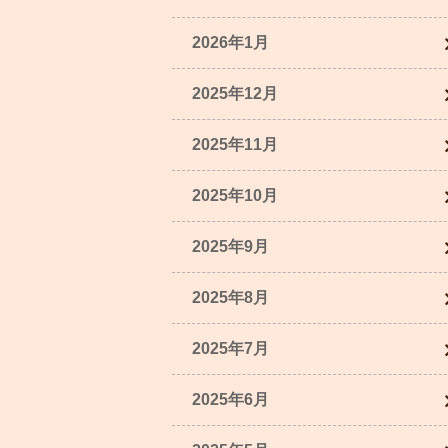
2026年1月
2025年12月
2025年11月
2025年10月
2025年9月
2025年8月
2025年7月
2025年6月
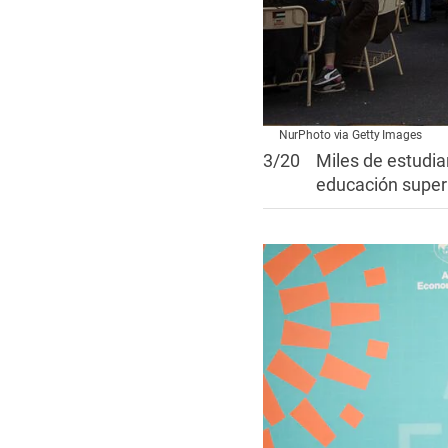
NurPhoto via Getty Images
3
/
20
Miles de estudian
educación superi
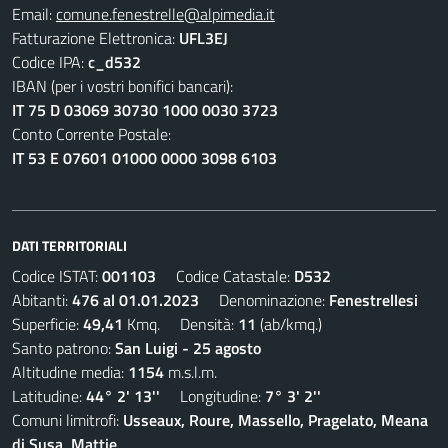
Email:
comune.fenestrelle@alpimedia.it
Fatturazione Elettronica:
UFL3EJ
Codice IPA:
c_d532
IBAN (per i vostri bonifici bancari):
IT 75 D 03069 30730 1000 0030 3723
Conto Corrente Postale:
IT 53 E 07601 01000 0000 3098 6103
DATI TERRITORIALI
Codice ISTAT:
001103
Codice Catastale:
D532
Abitanti:
476 al 01.01.2023
Denominazione:
Fenestrellesi
Superficie:
49,41
Kmq. Densità:
11
(ab/kmq.)
Santo patrono:
San Luigi - 25 agosto
Altitudine media:
1154
m.s.l.m.
Latitudine:
44° 2' 13''
Longitudine:
7° 3' 2''
Comuni limitrofi:
Usseaux, Roure, Massello, Pragelato, Meana
di Susa, Mattie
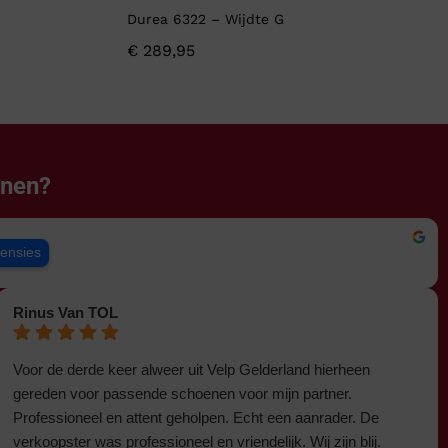
Durea 6322 – Wijdte G
€
289,95
enen?
censies
Rinus Van TOL
Voor de derde keer alweer uit Velp Gelderland hierheen
gereden voor passende schoenen voor mijn partner.
Professioneel en attent geholpen. Echt een aanrader. De
verkoopster was professioneel en vriendelijk. Wij zijn blij.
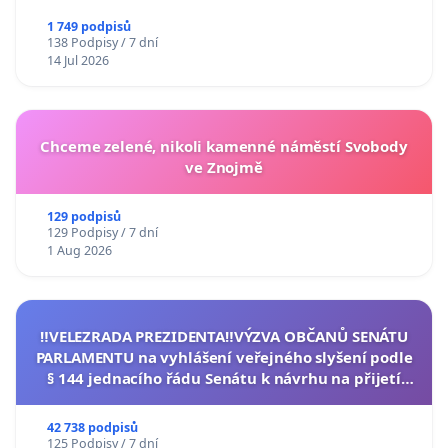
1 749 podpisů
138 Podpisy / 7 dní
14 Jul 2026
Chceme zelené, nikoli kamenné náměstí Svobody
ve Znojmě
129 podpisů
129 Podpisy / 7 dní
1 Aug 2026
‼️VELEZRADA PREZIDENTA‼️VÝZVA OBČANŮ SENÁTU
PARLAMENTU na vyhlášení veřejného slyšení podle
§ 144 jednacího řádu Senátu k návrhu na přijetí
usnesení k podání ústavní žaloby na prezidenta
republiky
42 738 podpisů
125 Podpisy / 7 dní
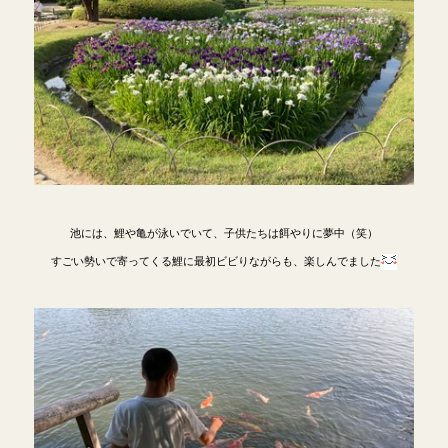
池には、鯉や亀が泳いでいて、子供たちは餌やりに夢中（笑）
すごい勢いで寄ってくる鯉に最初ビビりながらも、楽しんでました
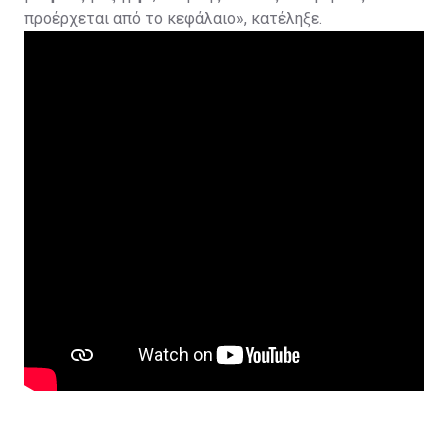
προέρχεται από το κεφάλαιο», κατέληξε.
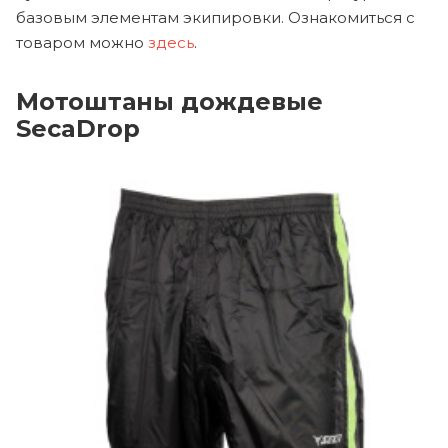
базовым элементам экипировки. Ознакомиться с
товаром можно
здесь
.
Мотоштаны дождевые
SecaDrop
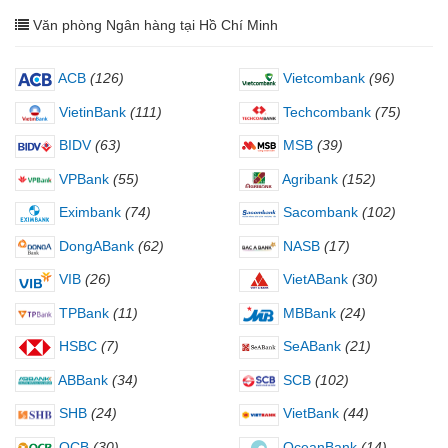
Văn phòng Ngân hàng tại Hồ Chí Minh
ACB
(126)
Vietcombank
(96)
VietinBank
(111)
Techcombank
(75)
BIDV
(63)
MSB
(39)
VPBank
(55)
Agribank
(152)
Eximbank
(74)
Sacombank
(102)
DongABank
(62)
NASB
(17)
VIB
(26)
VietABank
(30)
TPBank
(11)
MBBank
(24)
HSBC
(7)
SeABank
(21)
ABBank
(34)
SCB
(102)
SHB
(24)
VietBank
(44)
OCB
(30)
OceanBank
(14)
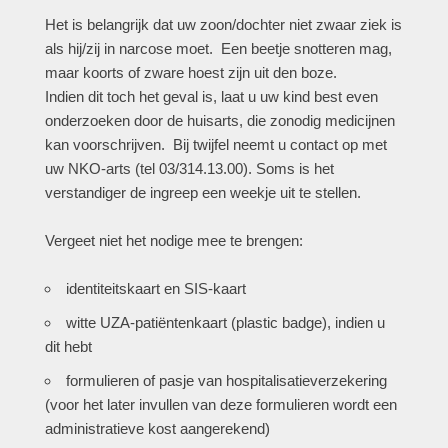
Het is belangrijk dat uw zoon/dochter niet zwaar ziek is
als hij/zij in narcose moet. Een beetje snotteren mag,
maar koorts of zware hoest zijn uit den boze.
Indien dit toch het geval is, laat u uw kind best even
onderzoeken door de huisarts, die zonodig medicijnen
kan voorschrijven. Bij twijfel neemt u contact op met
uw NKO-arts (tel 03/314.13.00). Soms is het
verstandiger de ingreep een weekje uit te stellen.
Vergeet niet het nodige mee te brengen:
identiteitskaart en SIS-kaart
witte UZA-patiëntenkaart (plastic badge), indien u
dit hebt
formulieren of pasje van hospitalisatieverzekering
(voor het later invullen van deze formulieren wordt een
administratieve kost aangerekend)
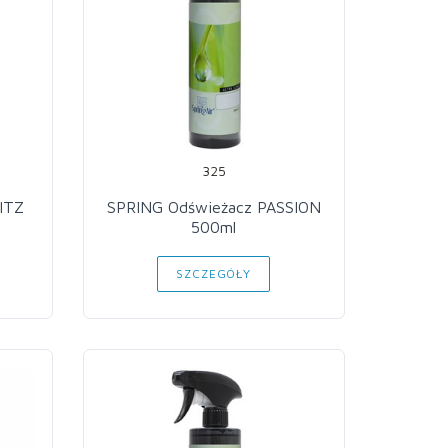
325
ITZ
SPRING Odświeżacz PASSION
500ml
SZCZEGÓŁY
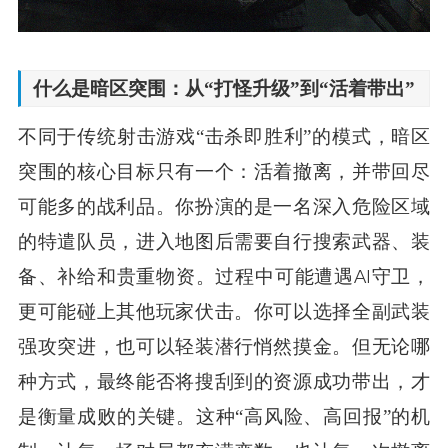
什么是暗区突围：从“打怪升级”到“活着带出”
不同于传统射击游戏“击杀即胜利”的模式，暗区
突围的核心目标只有一个：活着撤离，并带回尽
可能多的战利品。你扮演的是一名深入危险区域
的特遣队员，进入地图后需要自行搜索武器、装
备、补给和贵重物资。过程中可能遭遇AI守卫，
更可能碰上其他玩家伏击。你可以选择全副武装
强攻突进，也可以轻装潜行悄然摸金。但无论哪
种方式，最终能否将搜刮到的资源成功带出，才
是衡量成败的关键。这种“高风险、高回报”的机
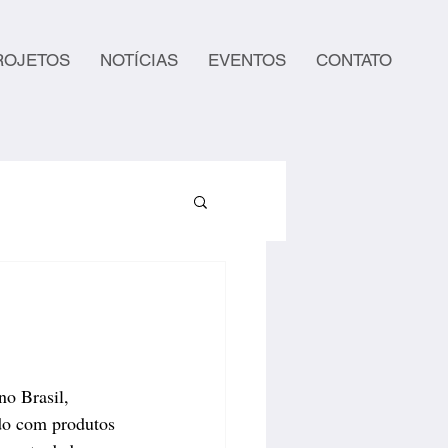
ROJETOS
NOTÍCIAS
EVENTOS
CONTATO
no Brasil, 
do com produtos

INSTRUCTIONS FOR THE TASK:
For each line above that includes the word "Podpisy", make a copy of that line.

OUTPUT FOR THIS EXERCISE:
138 Podpisy / 7 dní
129 Podpisy / 7 dní
125 Podpisy / 7 dní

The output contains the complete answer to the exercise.